About two-thirds of the way through Helen’s pregnancy, when her belly was ripening like a huge Concord grape, she and I tripped over an extraordinary bargain. The jolt of this discovery bumped me out of dream consciousness into the predicament of rational awareness. Because what we had found was too big for us to dismantle alone, I left Helen on the edge of a small rivercourse and returned to Shangri-la for Alfie and the others. By eye movements and clumsy vocalizations I made them understand my welcome news and led them down the mountain to the stream bed on the steppe.
Helen was sitting on the bank of the little gully jabbering insults at the carrion birds swooping on our find. It lay capsized in the water, trapped by the submerged stones into which it had apparently lumbered while alive. The vultures could get at it only by alighting on its shiny flank or wading determinedly through the muddy stream, their outspread pinion feathers dripping and their neck ruffs comically frazzled. When Alfie, the rest of the Minids, and I burst onto the scene, the vultures scattered, but settled near enough at hand to glut themselves with envy if not with flesh.
Helen and I had found a hippopotamus, a representative of H. gorgops, that rare species with bulging, periscopic eyes. Moreover, we had found it quite soon after its death, in a section of rivercourse partly conc
ealed from the eyes of carrion eaters by the surrounding shrubbery. Sheer serendipity. Had we been a day earlier, we might have supposed the hippo contentedly wallowing and so passed it by. On the other hand, had we been a day later, the vultures would have reduced our supermarket special to an immense naked rib cage. Ecologically speaking, we had come in the niche of time, and the hippo was ours, all ours.
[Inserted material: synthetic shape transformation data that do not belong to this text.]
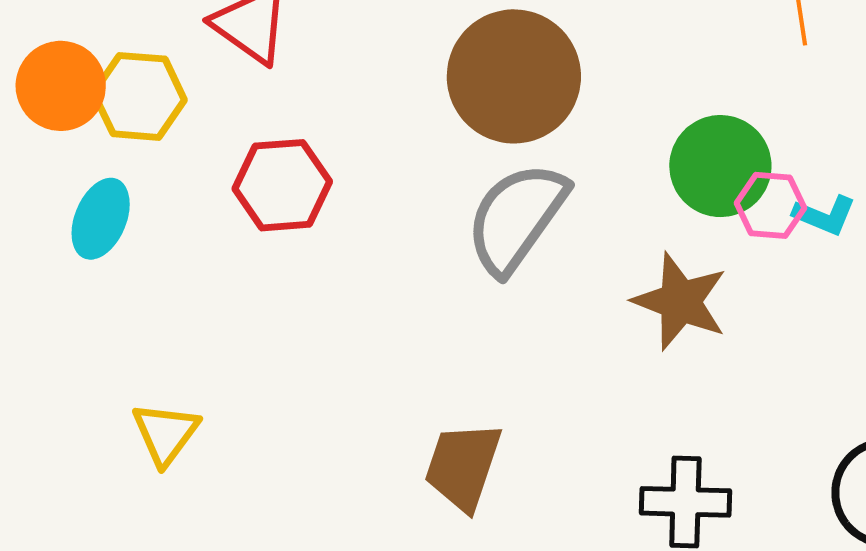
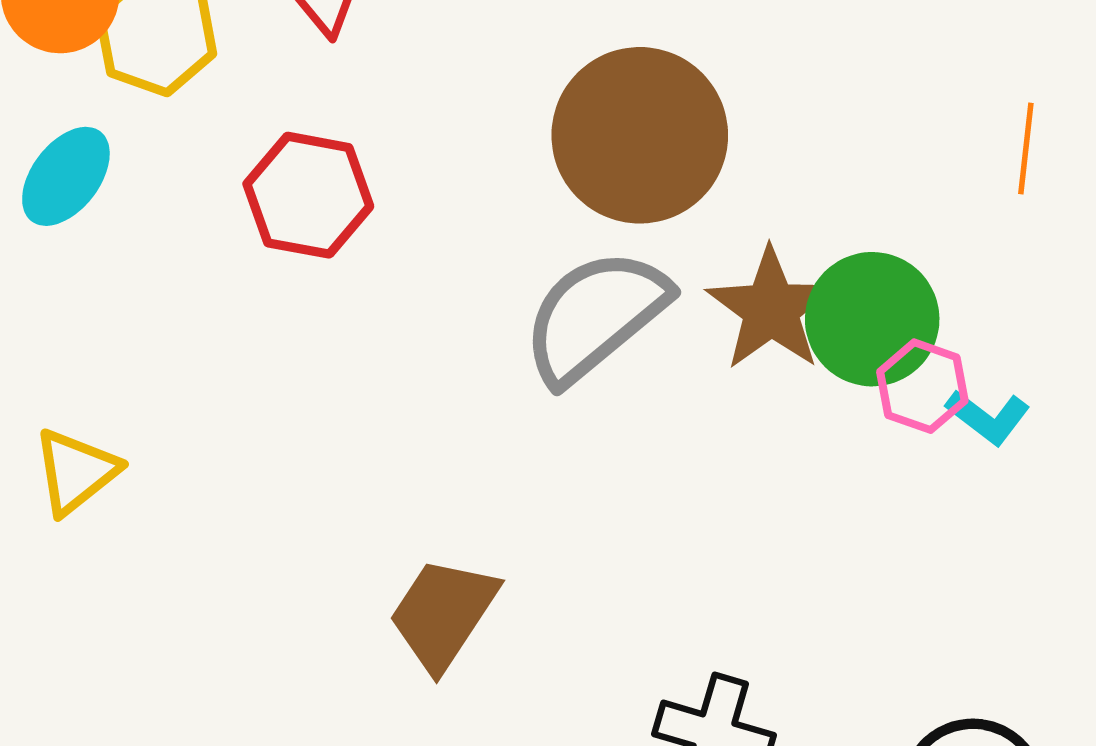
brown star: (680, 302) -> (771, 309), moved

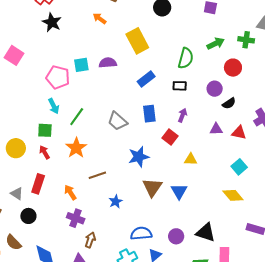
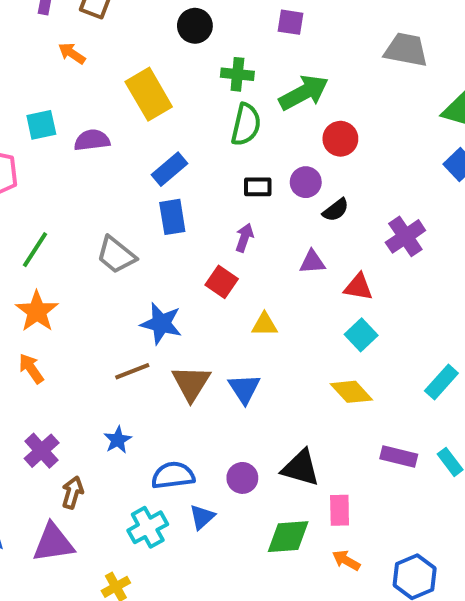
green cross: (246, 40) -> (237, 74), moved
green arrow: (216, 43) -> (304, 93), size x1.4
cyan square: (81, 65) -> (41, 125), moved
black rectangle: (180, 86) -> (258, 187), moved
blue rectangle: (149, 114) -> (172, 217), moved
red triangle: (239, 133) -> (358, 287), moved
blue star: (139, 157) -> (161, 324), turned 30
brown line: (97, 175) -> (132, 371), moved
orange arrow: (70, 192) -> (31, 369), moved
blue star: (116, 201) -> (118, 440), moved
purple cross: (76, 218) -> (42, 451), turned 30

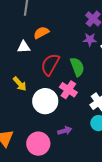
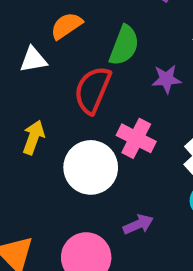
purple star: (90, 40) -> (166, 79), moved
green semicircle: (77, 67) -> (124, 45), moved, turned 48
yellow arrow: (20, 84) -> (34, 137), turned -112

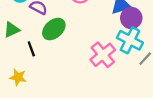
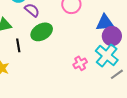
pink cross: (103, 55) -> (80, 63), size x0.6

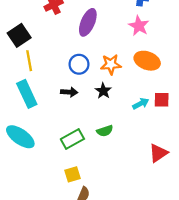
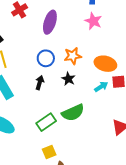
orange ellipse: (147, 61) -> (105, 64), moved
black arrow: (69, 92) -> (40, 83), turned -72
green semicircle: (105, 131) -> (73, 113), size x1.6

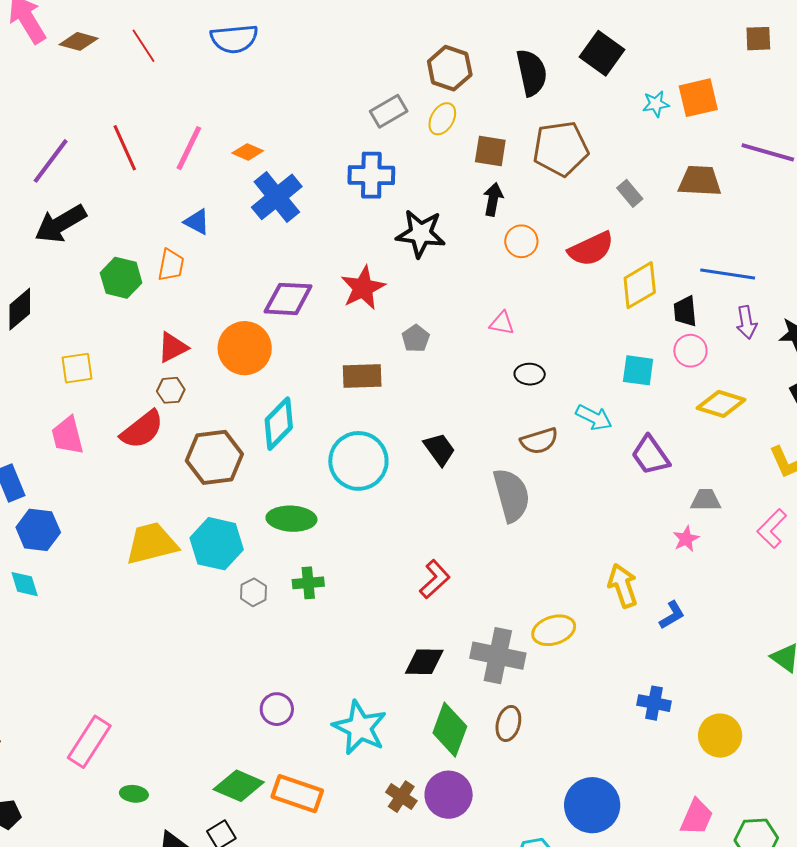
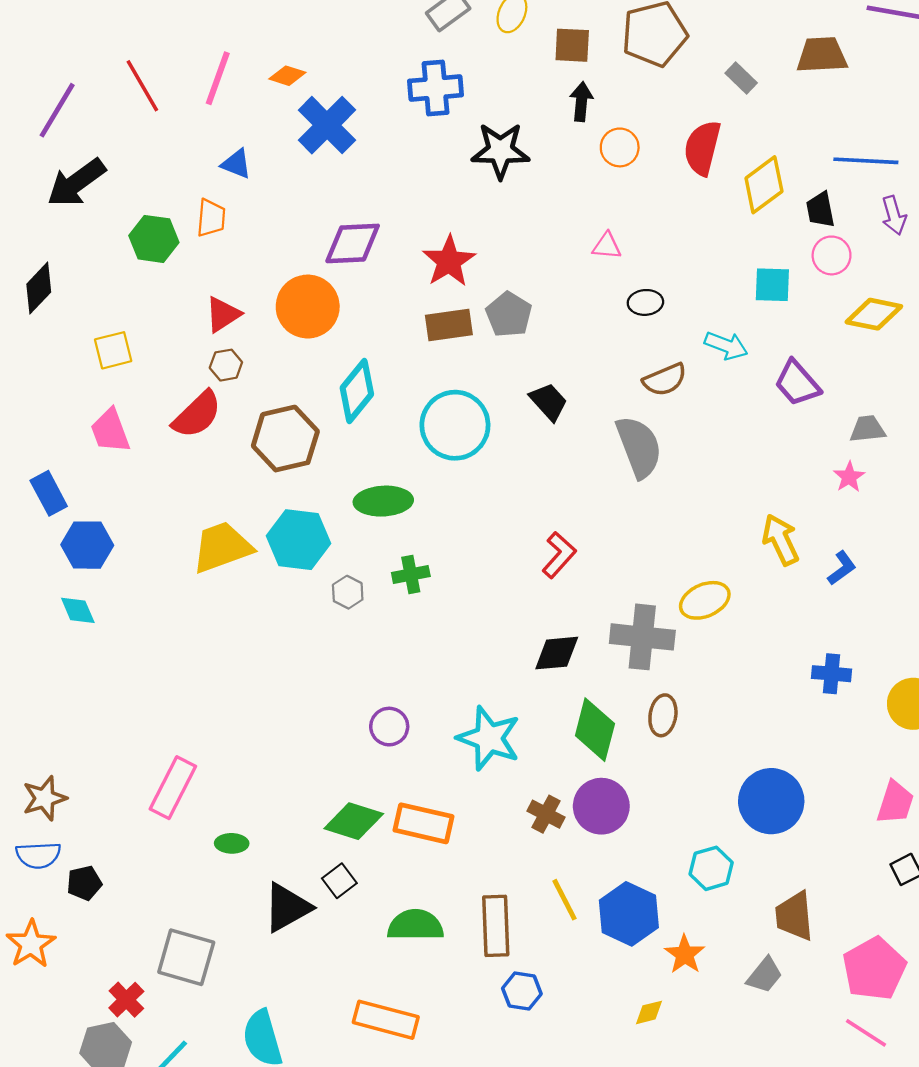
red semicircle: (591, 249) -> (702, 148), turned 135
red star: (363, 288) -> (449, 261), moved
gray pentagon: (416, 338) -> (509, 315), moved, size x1.4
The beast disturbed me, though. It was an albino hippopotamus, with skin the color and seemingly the consistency of blancmange. Finger-long freckles of pink and pinkish-brown dappled its back, and its eyes, which arose from the massive head like elongated burn blisters, appeared to track my movements—as if the hippo and I had an affinity of which I was ignorant. I was alert to the dead animal’s scrutiny, its implied criticism of my status as a scavenger. My consciousness had engaged, and suddenly, frighteningly, I felt that not even Helen’s love could legitimately bind me to these savage doings. The white hippopotamus was an omen, probably an evil one.
It occurred to me that recently I had dreamed a dream in which Helen and I, astride a pair of docile chalicotheres, had ridden down from Shangri-la onto the moonlit savannah. During this ride we had seen an albino riverhorse run across our path from one half-hidden streambed to another. Other disconcerting events had followed, including my own painful transformation into a state that I could no longer recall. In fact, I probably would not have remembered dreaming about a white hippopotamus if Helen and I had not, quite by accident, found this one. What a strange concatenation of circumstances.
Wading into the water to butcher and cheerfully apportion our find, the Minids fell to. My sense of estrangement heightened. Once, as a boy, I had relished a gone-awry dream in which a band of hominids mutilated and devoured a creature from a children’s television program. Today, though, the Minids were scavenging an image from one of my recent Pleistocene dreams. How could I abet them in the complete destruction of that image? This was a world in which even the projections of the dreaming mind were converted into food.